Repeat the records below verbatim and include no pictures.

Records shown:

Content starts

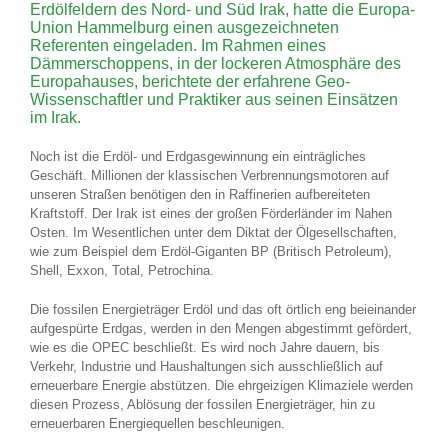
Erdölfeldern des Nord- und Süd Irak, hatte die Europa-
Union Hammelburg einen ausgezeichneten
Referenten eingeladen. Im Rahmen eines
Dämmerschoppens, in der lockeren Atmosphäre des
Europahauses, berichtete der erfahrene Geo-
Wissenschaftler und Praktiker aus seinen Einsätzen
im Irak.
Noch ist die Erdöl- und Erdgasgewinnung ein einträgliches
Geschäft. Millionen der klassischen Verbrennungsmotoren auf
unseren Straßen benötigen den in Raffinerien aufbereiteten
Kraftstoff. Der Irak ist eines der großen Förderländer im Nahen
Osten. Im Wesentlichen unter dem Diktat der Ölgesellschaften,
wie zum Beispiel dem Erdöl-Giganten BP (Britisch Petroleum),
Shell, Exxon, Total, Petrochina.
Die fossilen Energieträger Erdöl und das oft örtlich eng beieinander
aufgespürte Erdgas, werden in den Mengen abgestimmt gefördert,
wie es die OPEC beschließt. Es wird noch Jahre dauern, bis
Verkehr, Industrie und Haushaltungen sich ausschließlich auf
erneuerbare Energie abstützen. Die ehrgeizigen Klimaziele werden
diesen Prozess, Ablösung der fossilen Energieträger, hin zu
erneuerbaren Energiequellen beschleunigen.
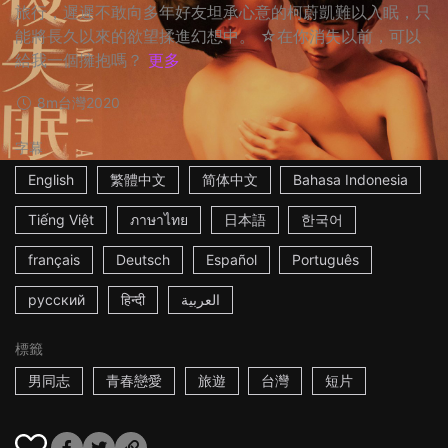
旅行，遲遲不敢向多年好友坦承心意的柯蔚凱難以入眠，只
能將長久以來的欲望揉進幻想中。 ☆在你消失以前，可以
給我一個擁抱嗎？
更多
8m
台灣
2020
字幕
English
繁體中文
简体中文
Bahasa Indonesia
Tiếng Việt
ภาษาไทย
日本語
한국어
français
Deutsch
Español
Português
русский
हिन्दी
العربية
標籤
男同志
青春戀愛
旅遊
台灣
短片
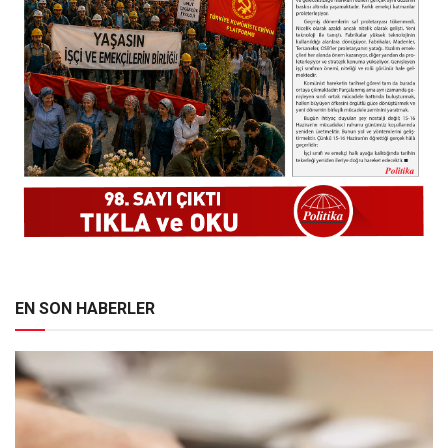
EN SON HABERLER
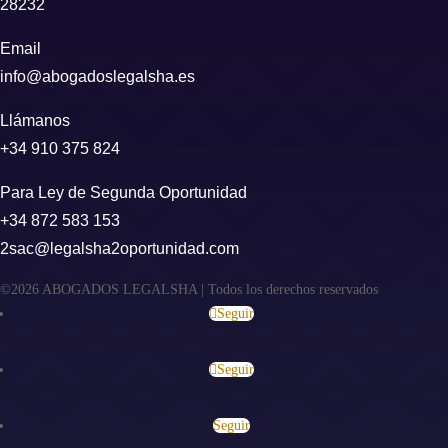
28232
Email
info@abogadoslegalsha.es
Llámanos
+34 910 375 824
Para Ley de Segunda Oportunidad
+34 872 583 153
2sac@legalsha2oportunidad.com
©2026 ABOGADOS LEGALSHA | Todos los derechos reservados
Seguir
Seguir
Seguir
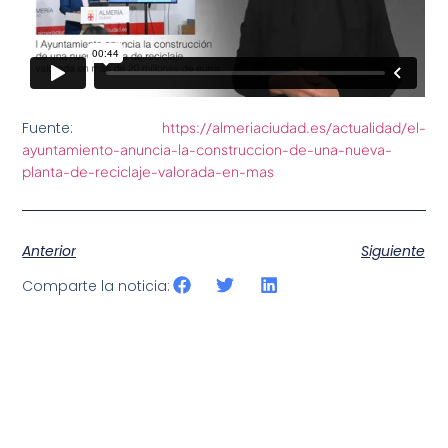
Fuente:
https://almeriaciudad.es/actualidad/el-
ayuntamiento-anuncia-la-construccion-de-una-nueva-
planta-de-reciclaje-valorada-en-mas
Anterior
Siguiente
Comparte la noticia:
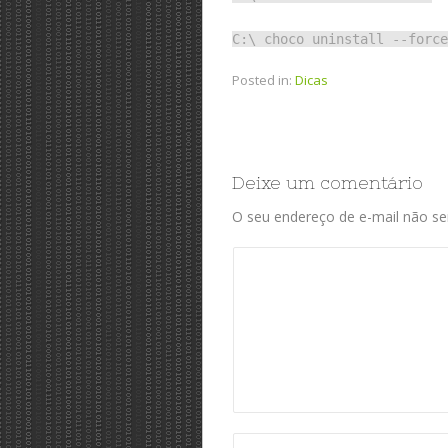
C:\ choco uninstall --force
Posted in:
Dicas
Deixe um comentário
O seu endereço de e-mail não ser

Content ends

Exercise answer:
Erdölfeldern des Nord- und Süd Irak, hatte die Europa-
Union Hammelburg einen ausgezeichneten
Referenten eingeladen. Im Rahmen eines
Dämmerschoppens, in der lockeren Atmosphäre des
Europahauses, berichtete der erfahrene Geo-
Wissenschaftler und Praktiker aus seinen Einsätzen
im Irak.
Noch ist die Erdöl- und Erdgasgewinnung ein einträgliches
Geschäft. Millionen der klassischen Verbrennungsmotoren auf
unseren Straßen benötigen den in Raffinerien aufbereiteten
Kraftstoff. Der Irak ist eines der großen Förderländer im Nahen
Osten. Im Wesentlichen unter dem Diktat der Ölgesellschaften,
wie zum Beispiel dem Erdöl-Giganten BP (Britisch Petroleum),
Shell, Exxon, Total, Petrochina.
Die fossilen Energieträger Erdöl und das oft örtlich eng beieinander
aufgespürte Erdgas, werden in den Mengen abgestimmt gefördert,
wie es die OPEC beschließt. Es wird noch Jahre dauern, bis
Verkehr, Industrie und Haushaltungen sich ausschließlich auf
erneuerbare Energie abstützen. Die ehrgeizigen Klimaziele werden
diesen Prozess, Ablösung der fossilen Energieträger, hin zu
erneuerbaren Energiequellen beschleunigen.
旅行，遲遲不敢向多年好友坦承心意的柯蔚凱難以入眠，只
能將長久以來的欲望揉進幻想中。 ☆在你消失以前，可以
給我一個擁抱嗎？
更多
8m
台灣
2020
字幕
English
繁體中文
简体中文
Bahasa Indonesia
Tiếng Việt
ภาษาไทย
日本語
한국어
français
Deutsch
Español
Português
русский
हिन्दी
العربية
標籤
男同志
青春戀愛
旅遊
台灣
短片
EN SON HABERLER
28232
Email
info@abogadoslegalsha.es
Llámanos
+34 910 375 824
Para Ley de Segunda Oportunidad
+34 872 583 153
2sac@legalsha2oportunidad.com
©2026 ABOGADOS LEGALSHA | Todos los derechos reservados
Seguir
Seguir
Seguir
Fuente:
https://almeriaciudad.es/actualidad/el-
ayuntamiento-anuncia-la-construccion-de-una-nueva-
planta-de-reciclaje-valorada-en-mas
Anterior
Siguiente
Comparte la noticia:
C:\ choco uninstall --force
Posted in:
Dicas
Deixe um comentário
O seu endereço de e-mail não ser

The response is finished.